Iowa Gov. Kim Reynolds has created a task force to address residents’ food insecurity during the COVID-19 outbreak.
Lt. Gov. Adam Gregg will lead the ad hoc panel, the Feeding Iowans Task Force. Included will be representatives of the Food Bank of Iowa, Volunteer Iowa and state departments involved in responding to the pandemic.
Reynolds said 354,000 Iowans already are facing food insecurity.
“Now these people may be facing loss of jobs, children home from schools, and difficulty making ends meet,” Reynolds said.
The task force will work to coordinate resources.
Six Feeding America food banks and 1,200 partner organizations provided 38 million meals to Iowans last year, but now face an unusual set of challenges, Reynolds said. They are moving to serve a larger clientele, she added.

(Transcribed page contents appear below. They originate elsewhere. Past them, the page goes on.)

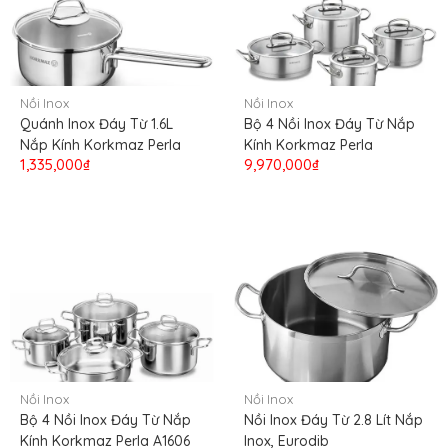
Nồi Inox
Nồi Inox
Quánh Inox Đáy Từ 1.6L
Bộ 4 Nồi Inox Đáy Từ Nắp
Nắp Kính Korkmaz Perla
Kính Korkmaz Perla
1,335,000₫
9,970,000₫
Nồi Inox
Nồi Inox
Bộ 4 Nồi Inox Đáy Từ Nắp
Nồi Inox Đáy Từ 2.8 Lít Nắp
Kính Korkmaz Perla A1606
Inox, Eurodib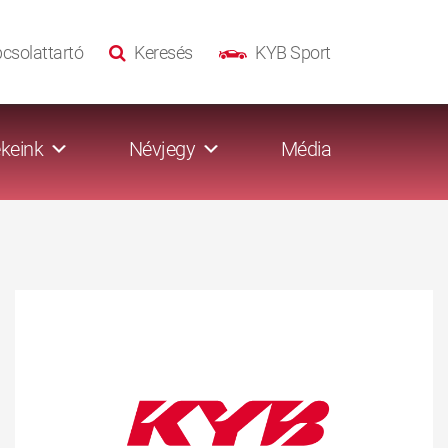
csolattartó
Keresés
KYB Sport
keink
Névjegy
Média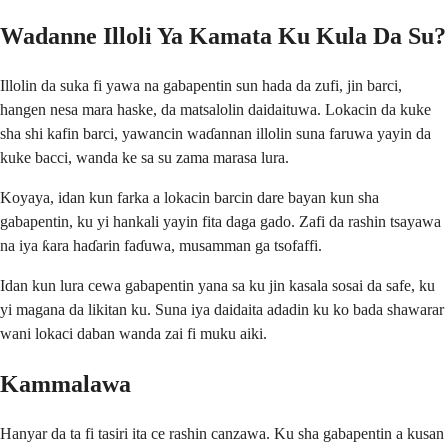
Wadanne Illoli Ya Kamata Ku Kula Da Su?
Illolin da suka fi yawa na gabapentin sun hada da zufi, jin barci,
hangen nesa mara haske, da matsalolin daidaituwa. Lokacin da kuke
sha shi kafin barci, yawancin waɗannan illolin suna faruwa yayin da
kuke bacci, wanda ke sa su zama marasa lura.
Koyaya, idan kun farka a lokacin barcin dare bayan kun sha
gabapentin, ku yi hankali yayin fita daga gado. Zafi da rashin tsayawa
na iya ƙara haɗarin faɗuwa, musamman ga tsofaffi.
Idan kun lura cewa gabapentin yana sa ku jin kasala sosai da safe, ku
yi magana da likitan ku. Suna iya daidaita adadin ku ko bada shawarar
wani lokaci daban wanda zai fi muku aiki.
Kammalawa
Hanyar da ta fi tasiri ita ce rashin canzawa. Ku sha gabapentin a kusan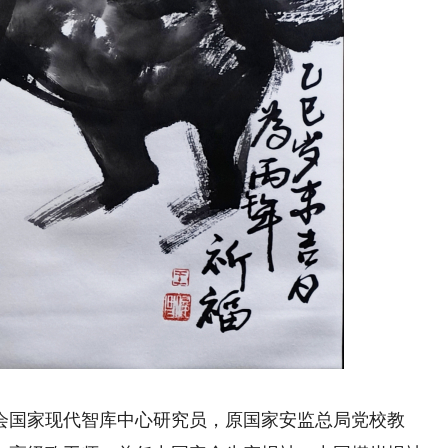
国家现代智库中心研究员，原国家安监总局党校教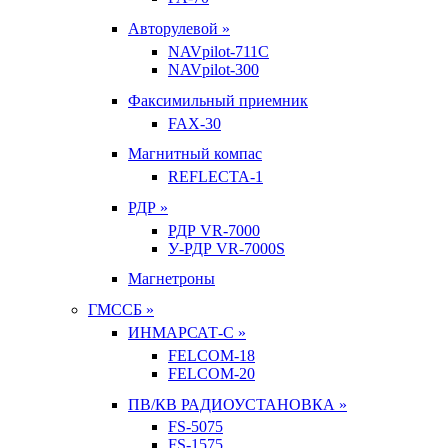
Авторулевой »
NAVpilot-711С
NAVpilot-300
Факсимильный приемник
FAX-30
Магнитный компас
REFLECTA-1
РДР »
РДР VR-7000
У-РДР VR-7000S
Магнетроны
ГМССБ »
ИНМАРСАТ-С »
FELCOM-18
FELCOM-20
ПВ/КВ РАДИОУСТАНОВКА »
FS-5075
FS-1575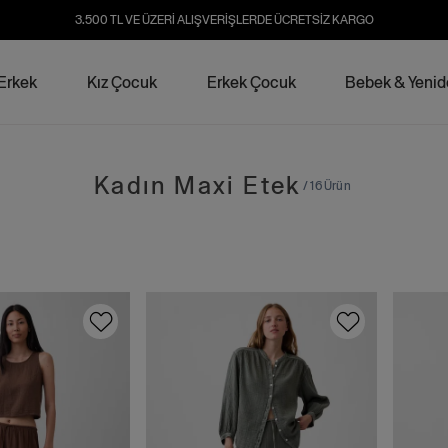
3.500 TL VE ÜZERİ ALIŞVERİŞLERDE ÜCRETSİZ KARGO
Erkek
Kız Çocuk
Erkek Çocuk
Bebek & Yeni
Kadın Maxi Etek
/ 16 Ürün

Reynolds said anyone who needs help should visit a local food bank or pantry or check coronavirus.iowa.gov
Food pantries and food banks have been helping 65% more people with applications for food assistance than at this time last year, when the coronavirus wasn’t an issue, the governor said. But with restaurants only offering delivery or carryout orders and grocery stores subjected to hoarding, less surplus food has been available to food banks.
In addition, 40% of food bank volunteers are older Iowans who now are staying home as recommended by state and federal health officials.

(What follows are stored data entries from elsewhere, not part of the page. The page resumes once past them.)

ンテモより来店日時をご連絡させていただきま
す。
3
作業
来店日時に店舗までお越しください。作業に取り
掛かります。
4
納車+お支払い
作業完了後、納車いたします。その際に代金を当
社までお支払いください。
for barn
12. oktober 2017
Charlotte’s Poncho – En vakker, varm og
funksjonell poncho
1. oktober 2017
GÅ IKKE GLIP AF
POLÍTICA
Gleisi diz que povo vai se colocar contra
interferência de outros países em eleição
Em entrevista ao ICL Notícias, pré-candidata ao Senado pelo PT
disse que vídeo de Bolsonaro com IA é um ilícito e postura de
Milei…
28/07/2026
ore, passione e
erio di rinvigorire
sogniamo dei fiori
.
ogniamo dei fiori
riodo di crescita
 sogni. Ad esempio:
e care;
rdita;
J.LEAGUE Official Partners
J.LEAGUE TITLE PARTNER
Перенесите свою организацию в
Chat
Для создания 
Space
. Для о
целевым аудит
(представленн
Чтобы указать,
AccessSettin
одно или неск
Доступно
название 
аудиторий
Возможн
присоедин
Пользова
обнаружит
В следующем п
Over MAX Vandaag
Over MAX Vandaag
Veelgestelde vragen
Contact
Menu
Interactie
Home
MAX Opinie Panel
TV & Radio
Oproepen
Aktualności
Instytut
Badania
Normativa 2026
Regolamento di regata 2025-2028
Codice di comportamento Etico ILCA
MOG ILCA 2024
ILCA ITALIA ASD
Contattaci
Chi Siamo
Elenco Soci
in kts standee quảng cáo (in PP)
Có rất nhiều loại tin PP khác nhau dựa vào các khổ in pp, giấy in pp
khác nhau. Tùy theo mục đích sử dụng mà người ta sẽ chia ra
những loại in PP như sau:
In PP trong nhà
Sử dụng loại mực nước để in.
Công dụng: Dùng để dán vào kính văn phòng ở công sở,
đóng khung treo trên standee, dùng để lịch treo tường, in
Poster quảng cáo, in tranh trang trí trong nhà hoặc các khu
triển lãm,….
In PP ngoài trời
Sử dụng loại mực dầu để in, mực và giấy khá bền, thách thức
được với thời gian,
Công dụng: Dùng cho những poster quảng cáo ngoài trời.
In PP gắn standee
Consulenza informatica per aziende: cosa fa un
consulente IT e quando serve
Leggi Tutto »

The federal CARES Act will provide aid for food banks and similar facilities, Reynolds noted.
The governor thanked businesses and organizations that have donated food or cash to help food banks. For example, MidAmerican Energy donated $500,000. Corteva Agriscience made a matching grant of $100,000 for food assistance. Iowa Farm Bureau Foundation donated $100,000 to food programs.
Egg farmers offered 35,000 dozen eggs per month. AE Dairy donated milk to schools. The beef and pork associations, the Lynch Family Foundation, Smithfield Foods and the Iowa have donated food or cash.